Yoksullar yoksullara karşı

Çizme’deki gelişmeleri izliyor musunuz bilmiyorum, ama tablo son bir yıl içinde git gide karardı. Ülke ekonomisinin büyümesi adına Avrupa Birliği’nden gelen reçeteleri uygulamakla  yükümlü başbakan Matteo Renzi’nin hayata geçirmeye başladığı ekonomik reformlar, demokrasi adına tehdit oluşturmak bir yana, İtalya’yı savaş yıllarına geri döndürdü.

Her dört kişiden birinin işsiz olduğu , 15-30 yaş grubunda ne çalışan ne de bir eğitim gören gençlerin oranının yüzde 50’lere ulaştığı ülkede şimdi savaş, yoksullar arasında patlak veriyor. Yoksullar, yoksulları hedef alıyor.

Göçmen avı başladı

Hafta başında  Roma’da göçmenlerin barındığı Tor Sapienza merkezi  basan bir grup İtalyan, “göçmen avı” başlattı. Şişeler ve molotof kokteylleri ile merkeze yönelen grup, semtte son aylarda kadınları hedef alan saldırılar nedeniyle merkezi bastığını iddia etti.  

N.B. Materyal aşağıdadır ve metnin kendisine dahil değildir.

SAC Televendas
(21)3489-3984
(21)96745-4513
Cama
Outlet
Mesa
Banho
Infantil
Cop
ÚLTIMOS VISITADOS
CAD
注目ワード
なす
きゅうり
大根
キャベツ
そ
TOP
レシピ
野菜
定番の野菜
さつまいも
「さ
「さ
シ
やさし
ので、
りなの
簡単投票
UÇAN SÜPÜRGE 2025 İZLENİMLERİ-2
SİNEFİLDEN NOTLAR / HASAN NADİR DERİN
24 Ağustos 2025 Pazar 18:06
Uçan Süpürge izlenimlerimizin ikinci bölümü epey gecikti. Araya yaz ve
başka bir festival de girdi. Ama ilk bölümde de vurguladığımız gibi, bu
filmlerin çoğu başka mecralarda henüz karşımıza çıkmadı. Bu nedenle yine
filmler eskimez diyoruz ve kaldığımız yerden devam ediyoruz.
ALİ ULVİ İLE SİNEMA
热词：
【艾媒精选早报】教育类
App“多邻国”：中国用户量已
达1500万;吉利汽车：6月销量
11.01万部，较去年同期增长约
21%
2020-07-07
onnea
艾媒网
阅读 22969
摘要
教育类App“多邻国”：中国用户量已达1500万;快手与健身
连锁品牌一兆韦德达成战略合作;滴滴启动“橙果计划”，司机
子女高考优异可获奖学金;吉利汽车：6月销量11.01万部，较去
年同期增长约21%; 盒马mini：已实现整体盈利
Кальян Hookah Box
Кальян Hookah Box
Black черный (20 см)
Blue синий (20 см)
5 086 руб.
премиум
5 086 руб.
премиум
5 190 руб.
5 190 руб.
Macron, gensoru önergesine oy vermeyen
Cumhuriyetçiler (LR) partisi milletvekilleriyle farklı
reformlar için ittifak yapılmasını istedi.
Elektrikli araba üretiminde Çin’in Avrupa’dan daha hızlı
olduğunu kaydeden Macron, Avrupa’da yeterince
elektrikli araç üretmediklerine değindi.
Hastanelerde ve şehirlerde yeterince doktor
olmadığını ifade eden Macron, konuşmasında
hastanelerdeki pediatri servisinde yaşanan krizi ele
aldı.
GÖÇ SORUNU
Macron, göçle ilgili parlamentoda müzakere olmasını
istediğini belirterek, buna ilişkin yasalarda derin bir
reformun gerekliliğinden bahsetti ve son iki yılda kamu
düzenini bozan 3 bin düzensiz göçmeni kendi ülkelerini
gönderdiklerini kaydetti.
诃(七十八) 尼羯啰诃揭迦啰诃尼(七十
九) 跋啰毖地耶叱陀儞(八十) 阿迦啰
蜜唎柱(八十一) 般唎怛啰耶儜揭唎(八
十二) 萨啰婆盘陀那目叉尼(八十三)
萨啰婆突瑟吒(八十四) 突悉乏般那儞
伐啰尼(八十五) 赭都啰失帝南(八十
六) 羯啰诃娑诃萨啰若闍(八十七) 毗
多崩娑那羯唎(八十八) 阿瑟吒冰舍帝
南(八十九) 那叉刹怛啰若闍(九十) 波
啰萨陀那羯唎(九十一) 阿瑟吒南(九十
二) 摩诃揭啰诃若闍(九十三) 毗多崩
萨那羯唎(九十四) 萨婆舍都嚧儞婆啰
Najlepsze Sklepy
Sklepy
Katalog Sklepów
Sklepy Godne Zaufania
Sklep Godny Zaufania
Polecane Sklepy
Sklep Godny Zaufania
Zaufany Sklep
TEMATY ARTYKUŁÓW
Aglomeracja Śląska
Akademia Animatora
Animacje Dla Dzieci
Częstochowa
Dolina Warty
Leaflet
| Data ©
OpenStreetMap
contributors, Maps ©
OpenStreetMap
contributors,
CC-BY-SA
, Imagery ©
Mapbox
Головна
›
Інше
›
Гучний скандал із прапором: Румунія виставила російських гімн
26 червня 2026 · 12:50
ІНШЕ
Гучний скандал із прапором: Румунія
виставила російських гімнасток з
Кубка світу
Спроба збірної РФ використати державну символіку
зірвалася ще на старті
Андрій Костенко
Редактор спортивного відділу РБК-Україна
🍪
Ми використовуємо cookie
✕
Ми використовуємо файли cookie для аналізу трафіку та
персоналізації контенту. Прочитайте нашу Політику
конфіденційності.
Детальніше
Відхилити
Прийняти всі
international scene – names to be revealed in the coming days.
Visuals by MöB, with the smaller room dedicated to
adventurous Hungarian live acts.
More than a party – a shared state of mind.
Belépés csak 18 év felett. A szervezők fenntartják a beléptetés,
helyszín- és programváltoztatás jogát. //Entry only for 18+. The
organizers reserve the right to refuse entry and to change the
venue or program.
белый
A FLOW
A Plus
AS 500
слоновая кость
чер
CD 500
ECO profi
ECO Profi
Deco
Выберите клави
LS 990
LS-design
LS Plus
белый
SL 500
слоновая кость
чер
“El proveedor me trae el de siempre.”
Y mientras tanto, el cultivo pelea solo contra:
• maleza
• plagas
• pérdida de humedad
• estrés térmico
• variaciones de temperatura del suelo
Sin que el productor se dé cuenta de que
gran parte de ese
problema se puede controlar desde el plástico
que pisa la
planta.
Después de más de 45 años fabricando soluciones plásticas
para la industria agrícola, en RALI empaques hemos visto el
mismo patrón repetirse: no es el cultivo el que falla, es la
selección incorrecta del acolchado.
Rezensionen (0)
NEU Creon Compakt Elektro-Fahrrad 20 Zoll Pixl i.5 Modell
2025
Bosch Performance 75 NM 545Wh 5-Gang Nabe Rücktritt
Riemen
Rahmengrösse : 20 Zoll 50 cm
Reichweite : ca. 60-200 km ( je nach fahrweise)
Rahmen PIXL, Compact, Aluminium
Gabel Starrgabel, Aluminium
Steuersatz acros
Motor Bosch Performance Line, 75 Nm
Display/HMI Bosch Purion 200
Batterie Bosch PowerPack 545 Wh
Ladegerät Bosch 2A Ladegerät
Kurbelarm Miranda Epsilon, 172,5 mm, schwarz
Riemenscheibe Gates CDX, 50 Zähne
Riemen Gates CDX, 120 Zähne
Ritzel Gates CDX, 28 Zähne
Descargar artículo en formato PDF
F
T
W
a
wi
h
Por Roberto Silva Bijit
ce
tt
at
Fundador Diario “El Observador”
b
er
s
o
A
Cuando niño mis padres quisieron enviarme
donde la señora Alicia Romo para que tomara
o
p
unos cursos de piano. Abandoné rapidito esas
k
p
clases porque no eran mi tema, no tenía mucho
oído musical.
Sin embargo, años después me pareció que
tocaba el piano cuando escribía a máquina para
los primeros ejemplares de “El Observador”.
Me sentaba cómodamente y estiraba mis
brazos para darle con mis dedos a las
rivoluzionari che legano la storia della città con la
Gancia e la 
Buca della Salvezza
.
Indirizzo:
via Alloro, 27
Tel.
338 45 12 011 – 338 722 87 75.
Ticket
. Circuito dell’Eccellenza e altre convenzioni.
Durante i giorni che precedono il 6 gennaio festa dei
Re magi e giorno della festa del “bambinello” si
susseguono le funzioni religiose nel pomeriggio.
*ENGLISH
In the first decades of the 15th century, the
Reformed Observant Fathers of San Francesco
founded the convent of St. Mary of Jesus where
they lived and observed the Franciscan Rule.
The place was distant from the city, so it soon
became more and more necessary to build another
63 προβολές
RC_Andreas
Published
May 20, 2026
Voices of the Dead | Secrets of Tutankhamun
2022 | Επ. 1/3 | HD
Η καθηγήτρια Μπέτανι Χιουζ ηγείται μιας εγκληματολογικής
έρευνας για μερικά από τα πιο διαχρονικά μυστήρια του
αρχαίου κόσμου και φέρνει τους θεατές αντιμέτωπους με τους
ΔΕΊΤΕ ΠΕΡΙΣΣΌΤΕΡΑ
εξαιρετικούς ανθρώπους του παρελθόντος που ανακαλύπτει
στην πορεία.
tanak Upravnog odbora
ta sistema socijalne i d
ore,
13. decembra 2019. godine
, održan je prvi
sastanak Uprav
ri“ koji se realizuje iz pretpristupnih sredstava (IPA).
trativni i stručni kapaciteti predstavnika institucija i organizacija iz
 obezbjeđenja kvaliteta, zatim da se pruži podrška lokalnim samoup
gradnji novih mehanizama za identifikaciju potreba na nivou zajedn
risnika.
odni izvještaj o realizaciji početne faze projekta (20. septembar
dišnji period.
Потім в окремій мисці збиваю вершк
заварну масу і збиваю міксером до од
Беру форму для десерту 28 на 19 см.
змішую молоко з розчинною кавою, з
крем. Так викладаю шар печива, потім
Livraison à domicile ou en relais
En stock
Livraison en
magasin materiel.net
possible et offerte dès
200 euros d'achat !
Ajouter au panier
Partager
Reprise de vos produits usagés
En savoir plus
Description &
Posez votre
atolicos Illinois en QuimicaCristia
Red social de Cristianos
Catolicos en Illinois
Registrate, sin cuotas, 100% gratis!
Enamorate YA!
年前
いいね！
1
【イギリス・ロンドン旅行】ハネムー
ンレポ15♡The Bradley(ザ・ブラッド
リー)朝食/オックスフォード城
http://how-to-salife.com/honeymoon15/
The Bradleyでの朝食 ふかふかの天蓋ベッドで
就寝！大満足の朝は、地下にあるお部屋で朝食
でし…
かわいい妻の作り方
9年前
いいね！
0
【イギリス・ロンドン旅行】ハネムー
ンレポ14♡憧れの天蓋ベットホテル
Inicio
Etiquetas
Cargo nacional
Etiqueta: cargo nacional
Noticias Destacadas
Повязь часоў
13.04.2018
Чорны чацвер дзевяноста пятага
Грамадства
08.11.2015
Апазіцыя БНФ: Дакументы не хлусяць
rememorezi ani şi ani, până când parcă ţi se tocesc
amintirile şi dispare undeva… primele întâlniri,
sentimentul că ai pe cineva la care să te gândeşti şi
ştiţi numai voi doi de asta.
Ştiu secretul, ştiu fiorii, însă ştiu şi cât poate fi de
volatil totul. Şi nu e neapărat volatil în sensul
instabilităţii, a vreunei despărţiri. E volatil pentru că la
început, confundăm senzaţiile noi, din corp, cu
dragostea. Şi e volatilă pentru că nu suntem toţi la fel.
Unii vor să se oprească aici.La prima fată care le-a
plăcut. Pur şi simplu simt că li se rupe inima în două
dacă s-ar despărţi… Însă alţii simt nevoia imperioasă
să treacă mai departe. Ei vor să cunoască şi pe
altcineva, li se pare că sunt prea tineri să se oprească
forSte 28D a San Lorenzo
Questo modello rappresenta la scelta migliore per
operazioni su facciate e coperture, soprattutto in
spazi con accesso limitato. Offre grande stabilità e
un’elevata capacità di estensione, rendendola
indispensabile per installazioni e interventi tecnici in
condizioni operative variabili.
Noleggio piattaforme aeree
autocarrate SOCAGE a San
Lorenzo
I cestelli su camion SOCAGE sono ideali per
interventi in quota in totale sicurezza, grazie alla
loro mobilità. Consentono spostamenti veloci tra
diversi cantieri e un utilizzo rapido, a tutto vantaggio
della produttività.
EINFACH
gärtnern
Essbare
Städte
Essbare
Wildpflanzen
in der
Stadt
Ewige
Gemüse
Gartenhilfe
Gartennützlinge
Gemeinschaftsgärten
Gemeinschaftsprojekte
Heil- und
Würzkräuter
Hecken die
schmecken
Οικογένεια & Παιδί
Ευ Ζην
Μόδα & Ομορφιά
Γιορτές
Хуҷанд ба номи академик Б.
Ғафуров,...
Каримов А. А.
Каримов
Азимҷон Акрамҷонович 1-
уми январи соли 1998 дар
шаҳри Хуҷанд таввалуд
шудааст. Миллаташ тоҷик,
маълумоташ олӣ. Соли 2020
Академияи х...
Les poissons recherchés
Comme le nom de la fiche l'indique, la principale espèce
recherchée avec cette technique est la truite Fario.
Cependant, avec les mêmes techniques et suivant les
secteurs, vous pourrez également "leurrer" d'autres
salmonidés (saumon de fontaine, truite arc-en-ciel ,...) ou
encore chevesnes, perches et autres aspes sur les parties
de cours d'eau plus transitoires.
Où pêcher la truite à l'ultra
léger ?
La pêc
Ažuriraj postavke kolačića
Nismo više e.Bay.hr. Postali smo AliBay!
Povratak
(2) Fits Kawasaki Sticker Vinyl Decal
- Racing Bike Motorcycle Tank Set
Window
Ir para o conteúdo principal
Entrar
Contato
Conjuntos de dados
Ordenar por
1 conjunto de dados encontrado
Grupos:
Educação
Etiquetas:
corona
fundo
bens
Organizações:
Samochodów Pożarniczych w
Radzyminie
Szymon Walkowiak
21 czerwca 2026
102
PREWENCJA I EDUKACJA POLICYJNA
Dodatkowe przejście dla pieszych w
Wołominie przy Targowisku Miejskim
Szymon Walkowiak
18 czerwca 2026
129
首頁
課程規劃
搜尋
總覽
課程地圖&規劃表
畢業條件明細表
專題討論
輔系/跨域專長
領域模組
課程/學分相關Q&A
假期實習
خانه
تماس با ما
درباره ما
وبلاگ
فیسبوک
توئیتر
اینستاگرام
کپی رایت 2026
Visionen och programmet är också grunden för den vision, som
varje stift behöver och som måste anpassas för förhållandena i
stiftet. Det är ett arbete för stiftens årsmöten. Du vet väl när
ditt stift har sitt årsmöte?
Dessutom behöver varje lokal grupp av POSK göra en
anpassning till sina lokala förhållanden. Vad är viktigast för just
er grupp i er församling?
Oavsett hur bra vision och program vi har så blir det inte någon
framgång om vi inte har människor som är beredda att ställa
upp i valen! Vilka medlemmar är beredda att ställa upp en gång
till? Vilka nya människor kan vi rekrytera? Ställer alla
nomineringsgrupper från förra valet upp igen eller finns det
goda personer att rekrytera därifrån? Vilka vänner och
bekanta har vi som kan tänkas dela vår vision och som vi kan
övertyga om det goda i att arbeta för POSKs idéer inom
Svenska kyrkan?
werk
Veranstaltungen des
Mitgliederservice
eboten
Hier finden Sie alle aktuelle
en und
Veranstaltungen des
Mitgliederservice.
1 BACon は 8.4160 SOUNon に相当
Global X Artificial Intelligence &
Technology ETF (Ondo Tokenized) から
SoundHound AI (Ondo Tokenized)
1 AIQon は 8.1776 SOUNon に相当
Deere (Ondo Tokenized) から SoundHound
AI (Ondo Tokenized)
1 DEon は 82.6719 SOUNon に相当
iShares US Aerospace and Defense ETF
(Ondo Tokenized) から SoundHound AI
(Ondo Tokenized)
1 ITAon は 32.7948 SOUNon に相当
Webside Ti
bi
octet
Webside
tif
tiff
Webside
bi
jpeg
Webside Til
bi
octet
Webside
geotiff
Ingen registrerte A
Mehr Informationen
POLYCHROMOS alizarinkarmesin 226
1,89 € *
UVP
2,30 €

Faşizm tehlikesi, kapıda. Başkentin banliyö semtlerinden Tor Sapienza’nın sakinleri ile aralarında çok sayıda çocuğun ve siyasi mültecinin de yer aldığı  göçmenler arasında çıkan çatışma, yabancı düşmanlığı ve hoşgörüsüzlüğün geldiği noktaya işaret ediyor İtalya’da. Banliyö semtlerinde patlak veren hoşgörüsüzlük, ırkçılığa dönüşüyor. Göçmen nüfusun ağırlıkta olduğu banliyölerde tırmanan gerginliğin temelinde kadınları hedef alan saldırılar gerekçe gösterilirken, “Müslümanlar, siyahlar kapı dışarı!” diye haykırıyor İtalyanlar.

Yoksulları yoksullara düşüren çatışmalar bir tek Roma’yla sınırlı değil. Torino’ya bağlı   Borgaro’nun sakinleri belediye otobüsünde Romanların yolcuları rahatsız ettikleri iddiasıyla kendileri için özel bir hat istediler, Cenova’nın merkezi ve Ponente’de Afrikalılar Latin çetelerle çatışıyor, Milano’nun San Siro ve Corvetto semtlerindeki toplu konutlarda ikamet eden İtalyanlar, 800 evi  işgal eden göçmenlerle karşı karşıya.Tekstil merkezi Prato’da ise  İtalyanların hedefinde Çinliler var. Tekstil sektöründe ipleri eline alan Çinliler, bu yörede tırmanan ırkçılığın bir başka boyutu, Güney illerinden Bari’de 150 göçmeni şehir merkezinde kurulan çadır kente taşıyan belediye başkanını, semt halkı protesto ediyor, Sicilya adasında Catania’da sığınma hakkı için Cara’da bekletilen 4 bin göçmeni hedef alan adalılar çevredeki yolları keserek dile getiriyor tepkilerini.

Matteo Salvini de sahnede

İtalyanların geleceğini tehlikeye atan bir tek Matteo Renzi değil. Merkez sağın lideri olmayı hedefleyen Lega (Kuzey Birliği) ve Avrupa Parlamentosu milletvekili Matteo Salvini de siyasi sahnede sesini duyuran bir başka Matteo. Fransız meslektaşı aşırı sağcı Marine Le Pen’in partisini model alan Matteo Salvini, avroya karşı çıkışı, dünya ekonomisini belirleyen bankalar ve finans çevrelerine sövmesi, göçmenleri hedef alan açıklamaları ile yoksul İtalyanların yaralarını sarıyor. Bir zamanlar Mussolini’ye kucak açan İtalyanlar, şimdi finans çevrelerinin memuru diye gördükleri Matteo Renzi’ye karşı Matteo Salvini’ye sempati duyuyor.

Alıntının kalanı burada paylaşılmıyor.